** Opening INPUT FOR THIS TASK block **

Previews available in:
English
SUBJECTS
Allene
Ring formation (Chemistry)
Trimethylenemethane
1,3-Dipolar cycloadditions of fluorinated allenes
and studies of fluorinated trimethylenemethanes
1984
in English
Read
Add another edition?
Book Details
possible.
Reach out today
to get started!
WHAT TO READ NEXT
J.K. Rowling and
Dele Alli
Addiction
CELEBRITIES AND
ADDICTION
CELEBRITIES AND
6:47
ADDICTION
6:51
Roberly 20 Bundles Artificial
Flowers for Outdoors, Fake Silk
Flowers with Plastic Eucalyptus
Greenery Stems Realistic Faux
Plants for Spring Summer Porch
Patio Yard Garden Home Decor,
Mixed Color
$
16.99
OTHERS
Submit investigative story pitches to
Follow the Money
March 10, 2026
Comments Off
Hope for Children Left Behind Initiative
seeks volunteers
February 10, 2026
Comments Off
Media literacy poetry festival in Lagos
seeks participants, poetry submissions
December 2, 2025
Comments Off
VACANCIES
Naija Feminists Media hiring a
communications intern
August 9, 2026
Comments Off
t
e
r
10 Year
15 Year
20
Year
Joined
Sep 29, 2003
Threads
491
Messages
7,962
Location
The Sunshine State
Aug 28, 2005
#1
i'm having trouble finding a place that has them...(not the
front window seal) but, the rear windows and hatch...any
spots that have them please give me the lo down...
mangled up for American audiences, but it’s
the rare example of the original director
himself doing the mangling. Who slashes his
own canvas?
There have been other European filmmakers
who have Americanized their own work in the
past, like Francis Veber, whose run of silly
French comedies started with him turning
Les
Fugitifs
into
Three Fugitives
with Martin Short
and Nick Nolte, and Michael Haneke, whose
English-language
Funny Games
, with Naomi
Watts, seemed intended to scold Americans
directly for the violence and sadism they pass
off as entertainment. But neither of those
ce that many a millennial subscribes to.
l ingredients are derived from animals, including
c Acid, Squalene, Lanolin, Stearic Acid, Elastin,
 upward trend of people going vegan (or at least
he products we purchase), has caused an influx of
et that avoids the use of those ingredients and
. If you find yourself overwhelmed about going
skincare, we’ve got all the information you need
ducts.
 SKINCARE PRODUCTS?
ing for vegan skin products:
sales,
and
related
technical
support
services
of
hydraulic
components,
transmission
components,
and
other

** Closing INPUT FOR THIS TASK block **

- [YOUR GOAL] A verbatim transcription is needed of the lines above, starting at the line with "December 2, 2025" and ending at the line with "front window seal)", both included, and of nothing else.

- [EXERCISE SOLUTION]
December 2, 2025
Comments Off
VACANCIES
Naija Feminists Media hiring a
communications intern
August 9, 2026
Comments Off
t
e
r
10 Year
15 Year
20
Year
Joined
Sep 29, 2003
Threads
491
Messages
7,962
Location
The Sunshine State
Aug 28, 2005
#1
i'm having trouble finding a place that has them...(not the
front window seal) but, the rear windows and hatch...any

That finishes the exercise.